Alberta is divided into eight structural provinces; four of these are gas-producing regions, one is prospective, and the others are of no interest as gas areas. The stratigraphic column has three persistent features, namely, the Palaeozoic limestone section, the profound unconformity superimposed on it, and the succeeding Mesozoic section of transgressive-regressive deposits.
The Turner Valley field is the only developed field producing from formations of Palaeozoic age, though there have been significant discoveries suggesting that other fields are present.
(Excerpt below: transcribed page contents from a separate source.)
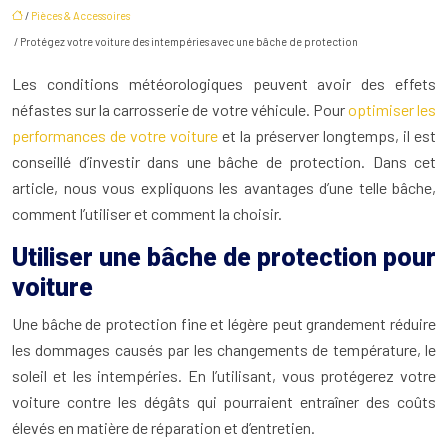
/
Pièces & Accessoires
/ Protégez votre voiture des intempéries avec une bâche de protection
Les conditions météorologiques peuvent avoir des effets
néfastes sur la carrosserie de votre véhicule. Pour
optimiser les
performances de votre voiture
et la préserver longtemps, il est
conseillé d’investir dans une bâche de protection. Dans cet
article, nous vous expliquons les avantages d’une telle bâche,
comment l’utiliser et comment la choisir.
Utiliser une bâche de protection pour
voiture
Une bâche de protection fine et légère peut grandement réduire
les dommages causés par les changements de température, le
soleil et les intempéries. En l’utilisant, vous protégerez votre
voiture contre les dégâts qui pourraient entraîner des coûts
élevés en matière de réparation et d’entretien.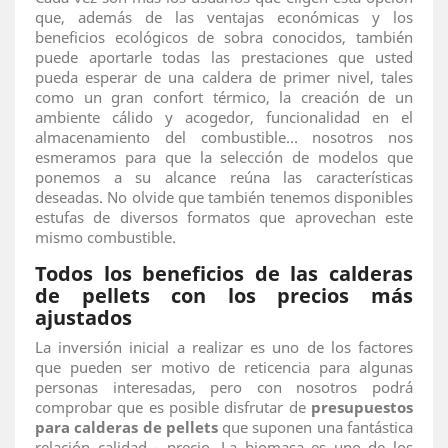
que, además de las ventajas económicas y los
beneficios ecológicos de sobra conocidos, también
puede aportarle todas las prestaciones que usted
pueda esperar de una caldera de primer nivel, tales
como un gran confort térmico, la creación de un
ambiente cálido y acogedor, funcionalidad en el
almacenamiento del combustible… nosotros nos
esmeramos para que la selección de modelos que
ponemos a su alcance reúna las características
deseadas. No olvide que también tenemos disponibles
estufas de diversos formatos que aprovechan este
mismo combustible.
Todos los beneficios de las calderas
de pellets con los precios más
ajustados
La inversión inicial a realizar es uno de los factores
que pueden ser motivo de reticencia para algunas
personas interesadas, pero con nosotros podrá
comprobar que es posible disfrutar de
presupuestos
para calderas de pellets
que suponen una fantástica
relación calidad - precio. La biomasa es uno de los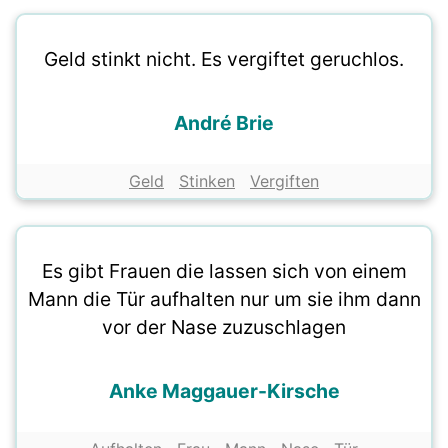
Geld stinkt nicht. Es vergiftet geruchlos.
André Brie
Geld
Stinken
Vergiften
Es gibt Frauen die lassen sich von einem
Mann die Tür aufhalten nur um sie ihm dann
vor der Nase zuzuschlagen
Anke Maggauer-Kirsche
A theory is advanced in this paper to explain a Palaeozoic origin for the heavy oil and bitumen in the basal sandstones of the Mesozoic. The gas accumulations in the basal sands were later derived from the bitumen and heavy oil. The reserves of gas in Palaeozoic rocks and the basal sands of Mesozoic age are large.
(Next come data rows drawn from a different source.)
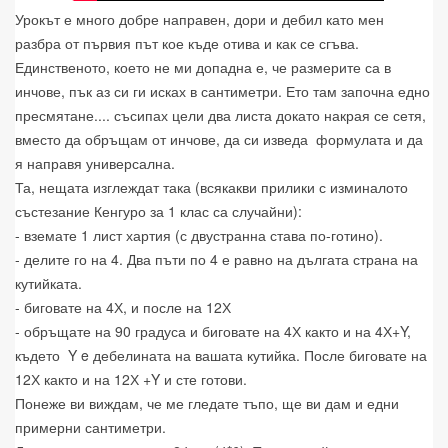
Урокът е много добре направен, дори и дебил като мен
разбра от първия път кое къде отива и как се сгъва.
Единственото, което не ми допадна е, че размерите са в
инчове, пък аз си ги исках в сантиметри. Ето там започна едно
пресмятане.... съсипах цели два листа докато накрая се сетя,
вместо да обръщам от инчове, да си изведа формулата и да
я направя универсална.
Та, нещата изглеждат така (всякакви прилики с изминалото
състезание Кенгуро за 1 клас са случайни):
- вземате 1 лист хартия (с двустранна става по-готино).
- делите го на 4. Два пъти по 4 е равно на дългата страна на
кутийката.
- биговате на 4Х, и после на 12Х
- обръщате на 90 градуса и биговате на 4Х както и на 4Х+Y,
където Y e дебелината на вашата кутийка. После биговате на
12Х както и на 12Х +Y и сте готови.
Понеже ви виждам, че ме гледате тъпо, ще ви дам и едни
примерни сантиметри.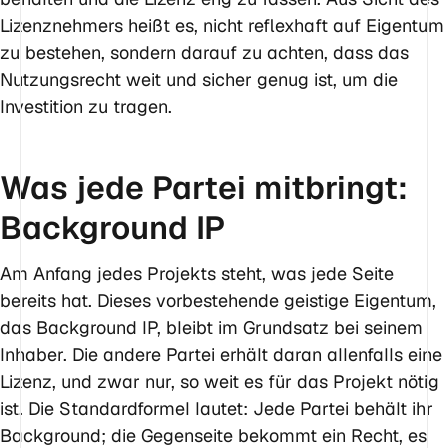
Lizenznehmers heißt es, nicht reflexhaft auf Eigentum
zu bestehen, sondern darauf zu achten, dass das
Nutzungsrecht weit und sicher genug ist, um die
Investition zu tragen.
Was jede Partei mitbringt:
Background IP
Am Anfang jedes Projekts steht, was jede Seite
bereits hat. Dieses vorbestehende geistige Eigentum,
das Background IP, bleibt im Grundsatz bei seinem
Inhaber. Die andere Partei erhält daran allenfalls eine
Lizenz, und zwar nur, so weit es für das Projekt nötig
ist. Die Standardformel lautet: Jede Partei behält ihr
Background; die Gegenseite bekommt ein Recht, es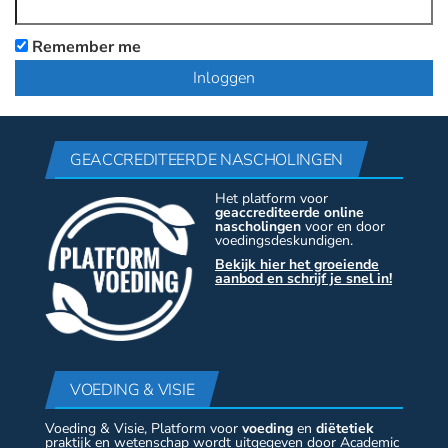
Remember me
GEACCREDITEERDE NASCHOLINGEN
Het platform voor
geaccrediteerde online
nascholingen
voor en door
voedingsdeskundigen.
Bekijk hier het groeiende
aanbod en schrijf je snel in!
VOEDING & VISIE
Voeding & Visie, Platform voor
voeding
en
diëtetiek
praktijk en wetenschap wordt uitgegeven door Academic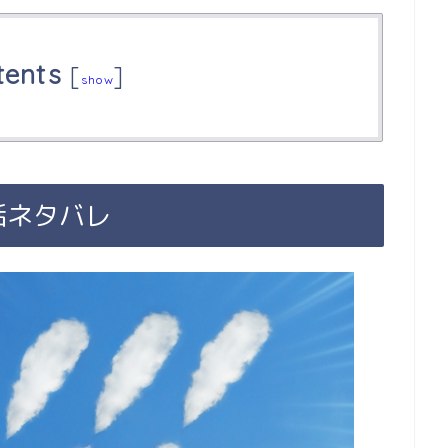
tents
[
]
show
話ネタバレ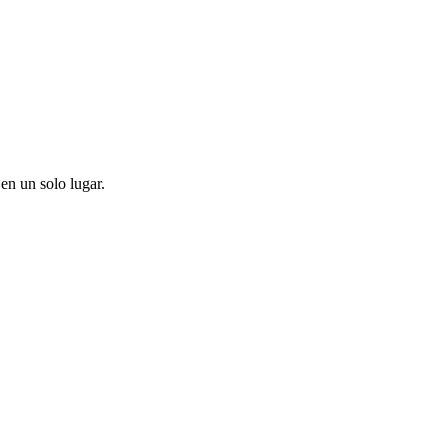
en un solo lugar.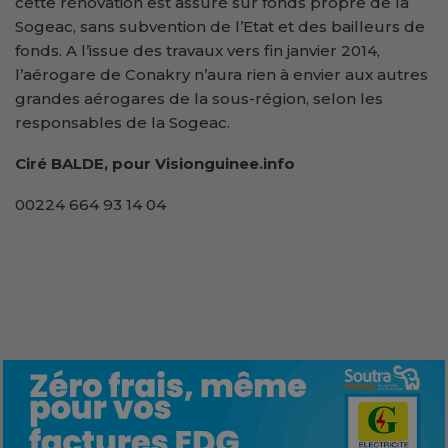
cette rénovation est assuré sur fonds propre de la
Sogeac, sans subvention de l’Etat et des bailleurs de
fonds. A l’issue des travaux vers fin janvier 2014,
l’aérogare de Conakry n’aura rien à envier aux autres
grandes aérogares de la sous-région, selon les
responsables de la Sogeac.
Ciré BALDE, pour Visionguinee.info
00224 664 93 14 04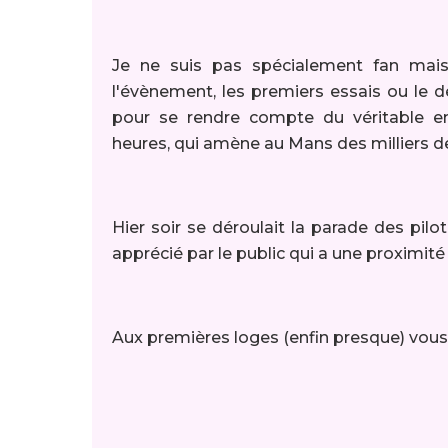
Je ne suis pas spécialement fan mais 
l'évènement, les premiers essais ou le 
pour se rendre compte du véritable e
heures, qui amène au Mans des milliers d
Hier soir se déroulait la parade des pilo
apprécié par le public qui a une proximité 
Aux premières loges (enfin presque) vou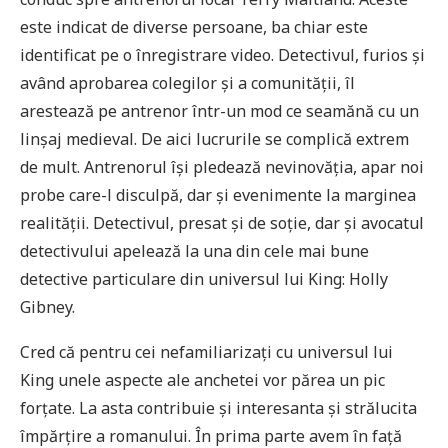
este indicat de diverse persoane, ba chiar este
identificat pe o înregistrare video. Detectivul, furios și
având aprobarea colegilor și a comunității, îl
arestează pe antrenor într-un mod ce seamănă cu un
linșaj medieval. De aici lucrurile se complică extrem
de mult. Antrenorul își pledează nevinovăția, apar noi
probe care-l disculpă, dar și evenimente la marginea
realității. Detectivul, presat și de soție, dar și avocatul
detectivului apelează la una din cele mai bune
detective particulare din universul lui King: Holly
Gibney.
Cred că pentru cei nefamiliarizați cu universul lui
King unele aspecte ale anchetei vor părea un pic
forțate. La asta contribuie și interesanta și strălucita
împărțire a romanului. În prima parte avem în față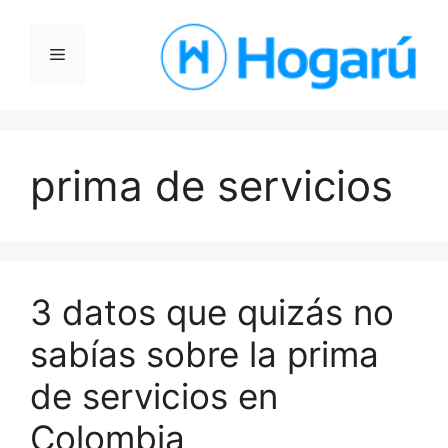
Saltar
al
Menú
contenido
prima de servicios
3 datos que quizás no
sabías sobre la prima
de servicios en
Colombia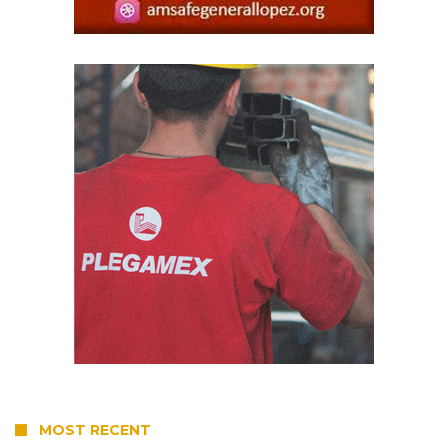
MOST RECENT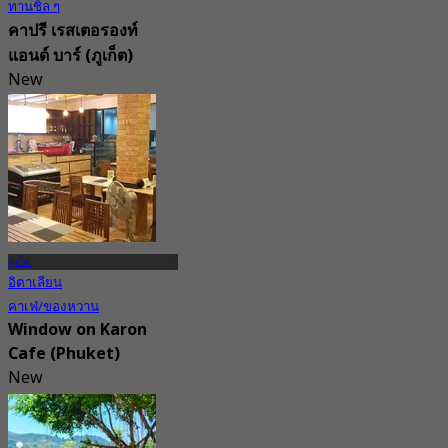
ทานชิล ๆ
คาปรี เรสเตอรองท์
แอนด์ บาร์ (ภูเก็ต)
New
3.2
จาก
฿ 425
ภูเก็ต
อิตาเลียน
คาเฟ่/ของหวาน
Window on Karon
Cafe (Phuket)
New
3.9
จาก
฿ 362.5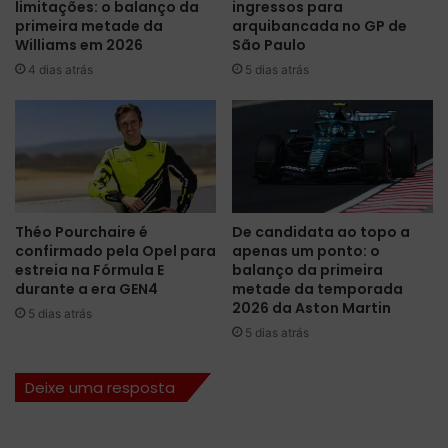
limitações: o balanço da
ingressos para
e
c
primeira metade da
arquibancada no GP de
:
i
Williams em 2026
São Paulo
c
t
4 dias atrás
5 dias atrás
o
t
n
a
f
:
i
r
r
e
a
c
h
o
o
r
Théo Pourchaire é
De candidata ao topo a
r
d
confirmado pela Opel para
apenas um ponto: o
á
e
estreia na Fórmula E
balanço da primeira
r
d
durante a era GEN4
metade da temporada
i
e
2026 da Aston Martin
5 dias atrás
o
p
5 dias atrás
s
i
e
l
Deixe uma resposta
c
o
o
t
m
o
During Mesozoic time there were at least five marine transgressions of the seas, and there is a marked relation between the marine shales and the gas-bearing horizons in rocks of Mesozoic age. Gas is generally found in the sandstones immediately overlying, within, or immediately underlying the marine shales.
Gas is found in rocks of Jurassic age in the Southern Plains and the Southern Foothills. The reserves are estimated to be about 80 billion cubic feet. Only small amounts of gas are now produced from Jurassic horizons. Gas is found in marine formations of Comanche age in northern Alberta, but there are no developed fields, and the reserves are unknown. There are three gas-bearing horizons in the Colorado (Gulf series), with several fields, including the Foremost, Viking, and Medicine Hat fields. The possible reserves are large and are probably in excess of 600 billion cubic feet. The Lower Montana and Upper Montana rocks (Gulf series) produce gas over large areas, but the yields are small and the horizons are of minor importance. There are no marine rocks of post-Mesozoic age, and the only gas occurrences are small flows from lacustrine deposits.
The analyses of natural gases in Alberta when arranged according to geologic horizons and localities appear to show an increase in the proportion of higher hydrocarbons to methane in a westerly direction for a given gas-bearing horizon. This may be due to the effect on the source material of increasing metamorphism westward.